© JUNGE FREIHEIT Verlag GmbH & Co.  www.jungefreiheit.de  04/11 21. Januar 2011

Bis der Rettungsballon platzt
Euro-Krise: Das Trauma der portugiesischen Staatsschulden hält an
Bernd-Thomas Ramb

Euro-gläubige Politiker stufen die jüngste Plazierung portugiesischer Staatsschuldenpapiere als erfolgreich ein. Die offizielle Erleichterung ist jedoch ebenso unangebracht wie voreilig. Bei genauerem Hinsehen entpuppt sich die Kreditaufnahme Portugals als Mogelpackung, die das wahre Schuldenproblem zu verbergen versucht. Das ärmste Altmitglied der EU hat im Moment zwar die Inanspruchnahme des Euro-Rettungsschirms vermieden, jedoch nur kurzfristig und unter entlarvenden Umständen.

Da ist zunächst das relativ geringe Volumen der portugiesischen Schuldenaufnahme: lediglich 1,25 Milliarden Euro wurden zur Erneuerung abgelaufener Schuldverschreibungen ausgeschrieben. Das strukturschwache 10,6-Millionen-Einwohner-Land benötigt jedoch allein in diesem Jahr neue Staatskredite in Höhe von mindestens 20 Milliarden Euro. In einem privatwirtschaftlichen Vergleich kann sich ein Häuslebauer kaum freuen, wenn er für den dringend benötigten Baukredit in Höhe von 200.000 Euro erfolgreich eine Bank gefunden hat, die ihm 12.500 Euro leiht. Gerettet ist damit so gut wie nichts. Die großen und entscheidenden Leihaktionen stehen für die einstige Kolonialmacht erst noch an.

Zum zweiten ist der am Finanzmarkt ausgehandelte Zinssatz zu beachten. Für die Staatspapiere mit einer Laufzeit von zehn Jahren mußte eine jährliche Verzinsung von 6,7 Prozent zugesagt werden. Der Wert liegt knapp unter den als Schwellenwert angesehenen sieben Prozent. Ab dieser Höhe wird die Zinsbelastung eines Eurolandes als unerträglich eingestuft, so daß Hilfe von den anderen als erforderlich gilt. Bei den gleichzeitig emittierten Schuldenpapieren mit einer Laufzeit von vier Jahren mußte die portugiesische Finanzbehörde eine Verzinsung von 5,4 Prozent anbieten. Bei der vorangegangenen Schuldenaufnahme waren es nur 4,1 Prozent.
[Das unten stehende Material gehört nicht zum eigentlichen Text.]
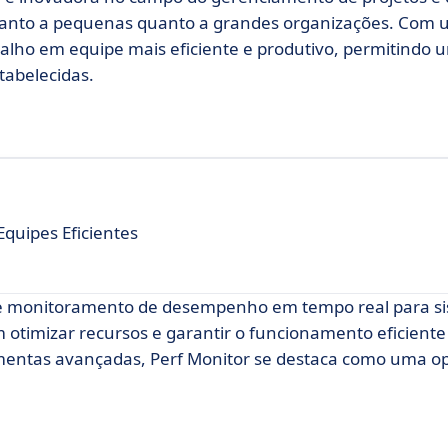
tanto a pequenas quanto a grandes organizações. Com
abalho em equipe mais eficiente e produtivo, permitindo 
tabelecidas.
uipes Eficientes
ce monitoramento de desempenho em tempo real para s
am otimizar recursos e garantir o funcionamento eficiente
amentas avançadas, Perf Monitor se destaca como uma o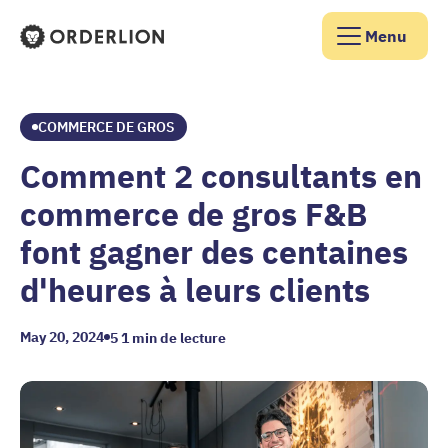
Menu
Page d'accueil d'Orderlion
COMMERCE DE GROS
Comment 2 consultants en
commerce de gros F&B
font gagner des centaines
d'heures à leurs clients
May 20, 2024
5
1 min de lecture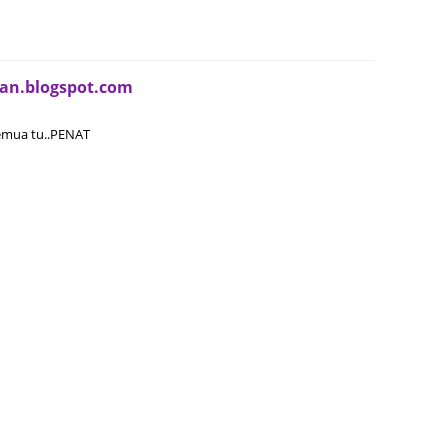
August
July 20
an.blogspot.com
May 20
April 2
semua tu..PENAT
March 
Februa
Januar
Decemb
Novemb
Octobe
Septem
August
July 20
Dabei hat es nicht an Aktionen gefehlt, die zu einer indirekten Zinssubvention der portugiesischen Staatspapiere führten. Die Europäische Zentralbank (EZB) hatte unmittelbar vor der portugiesischen Finanzauktion massiv deren alte Schuldentitel aufgekauft, um den Marktkurs dieser Papiere zu stützen. Wer heute alte portugiesische Staatspapiere vor deren Ablauftermin verkaufen will, muß hohe Kursabschläge akzeptieren, da diese mit Sätzen aus der Vergangenheit verzinst werden, die weit unter den aktuellen liegen. Der Käufer eines solchen Papiers ist nur dazu bereit, wenn der Kaufpreis entsprechend unterhalb des Nennwertes liegt.

Je mehr staatliche Altschuldenpapiere auf dem Finanzmarkt angeboten werden, um so tiefer fällt der Marktkurs und um so höher steigt der Marktzins, der auch für neuemittierte Schuldenpapiere maßgeblich ist. Kauft nun, wie geschehen, die EZB diese Papiere zum Nennwert auf, nimmt sie den Verkaufsdruck aus dem Finanzmarkt, stützt dadurch den Kurswert und senkt gleichzeitig den Marktzins. Trotz dieser Einflußnahme, die – milde formuliert – nicht zu den originären Aufgaben einer Zentralbank gehört, ist die Zinshöhe nicht gesunken. Jedoch wurde ein marktgerechter Anstieg verhindert.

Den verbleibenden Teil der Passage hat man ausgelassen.